Electricity is not an easy thing to work with. Unlike wood, drywall and paint, you can’t touch electricity or work with it directly; unlike the water within plumbing, you can’t see electricity, and there is very little indication that something is going wrong until catastrophe strikes. Making an electrical mistake is likely to give you a painful shock at best and light your home on fire at worst.
Yet, every home in America needs electricity to function, and many home DIY projects rely on some electrical work to complete. If electricity is so difficult and dangerous, do you need to call an electrician every time you want to open an outlet?
Fortunately, the answer to that question is a resounding “no.” There are plenty of home electrical projects that you can do yourself, without much risk to life, limb or lot. Still, it is important that you understand the difference between an electrical project you can handle and one that requires professional assistance — which you can learn by reading on.
What Is Your Experience Level?
Your first consideration when determining whether you can tackle an electrical project on your own is: How much do you know about electricity? If you consider electricity to be a sort of uncontrollable magic, you might not be well-equipped to manage any electrical DIY. However, if you have worked with electricity before or maintain a career adjacent to electricity (like engineering), you likely have the knowledge and experience necessary to tackle beginner and perhaps intermediate electrical challenges around your home.
What Is Your Confidence Level?
Even if you don’t have much direct experience with electricity, you should be able to manage simple electrical projects if you are a seasoned DIYer with confidence in your ability to learn new skills and solve problems. Confidence is key in any home DIY, so if you can muster up some bravery and self-assurance in the face of electrical work, you shouldn’t have much trouble completing basic tasks.
Do You Know Anyone Who Can Help?
Research shows that true mastery of a skill all but requires a knowledgeable and experienced coach. If you know someone who is better versed at electrical work than you are, you should ask them to give you some guidance during your first few electrical projects. Ideally, they should show you how to do the work in person and supervise you as you repeat their steps, but as long as they are on call for questions and advice, you should see the benefits of having a coach help you learn more about your home’s electrical system.
How High Is Your Budget?
Electricians don’t come cheap.
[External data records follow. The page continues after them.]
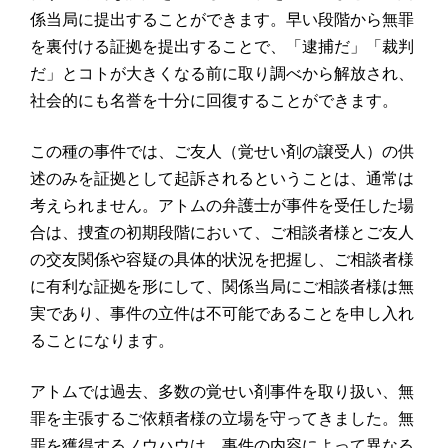
係当局に提出することができます。早い段階から無罪
を裏付ける証拠を提出することで、「逮捕だ」「裁判
だ」とコトが大きくなる前に取り調べから解放され、
社会的にも名誉を十分に回復することができます。
この種の事件では、ご友人（覚せい剤の譲受人）の供
述のみを証拠として起訴されるということは、通常は
考えられません。アトムの弁護士が事件を受任した場
合は、捜査の初期段階において、ご相談者様とご友人
の交友関係や容疑の具体的状況を把握し、ご相談者様
に有利な証拠を形にして、関係当局にご相談者様は無
実であり、事件の立件は不可能であることを申し入れ
ることになります。
アトムでは過去、多数の覚せい剤事件を取り扱い、無
罪を主張するご依頼者様の立場を守ってきました。無
罪を獲得するノウハウは、事件の内容によって異なる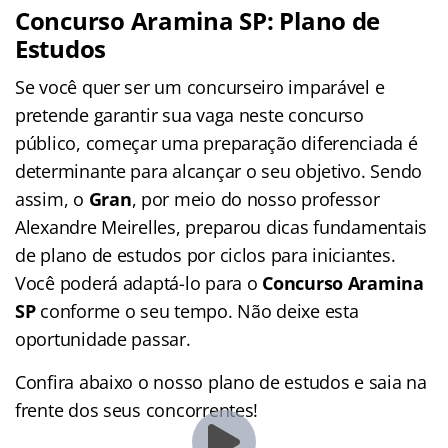
Concurso Aramina SP: Plano de
Estudos
Se você quer ser um concurseiro imparável e
pretende garantir sua vaga neste concurso
público, começar uma preparação diferenciada é
determinante para alcançar o seu objetivo. Sendo
assim, o
Gran
, por meio do nosso professor
Alexandre Meirelles, preparou dicas fundamentais
de plano de estudos por ciclos para iniciantes.
Você poderá adaptá-lo para o
Concurso Aramina
SP
conforme o seu tempo. Não deixe esta
oportunidade passar.
Confira abaixo o nosso plano de estudos e saia na
frente dos seus concorrentes!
Because electricity is complex and somewhat dangerous, skilled professional electricians can charge between $50 and $100 per hour; as a result, basic electrical jobs can cost somewhere between $150 and $500. Considering that this doesn’t include the cost of materials like wire, outlets or light fixtures, you might need to save up if you want to outsource your electrical work.
How Much Time Do You Have?
DIY projects save you the money and hassle of hiring a professional, but they also are a drain on your time. Especially when you are a beginner, it can take hours to complete even a simple electrical project. If your time is already at a premium thanks to other responsibilities, you might not find the value in trying to manage your own electrical projects. It is also worth considering whether you could make more money devoting the same time to your career than you would spend hiring an electrician to do the work for you.
What Type of Electrical Project Are You Hoping to Tackle?
To get a sense of what kind of electrical work you can achieve as a beginner, here’s a list of some entry-level electrical projects:
Replacing a light fixture. Because the wiring to the light fixture is already installed, you only need to remove the old fixture and reattach the wires to complete this job.
Installing a ceiling fan. Many houses already have wiring going to a box in the ceiling for a fan. If this is your circumstance, installing a new fan should be simple. You can also manage the task of replacing outdated fans with new ceiling fans with lights.
Replacing outlets and light switches. If you want to add dimmers to your home or add other features to your switches and outlets, replacing the old with new is a straightforward chore.
More intense electrical jobs, like installing a new light or outlet, replacing old wiring or adding a circuit to your home, should only be done by those with more skill and knowledge — probably a professional.
You shouldn’t be deathly afraid of the electricity in your home, but you should harbor a healthy respect for its power. By recognizing your ability and your limitations, you should be able to find some electrical projects to DIY — and some electrical projects to outsource to experts.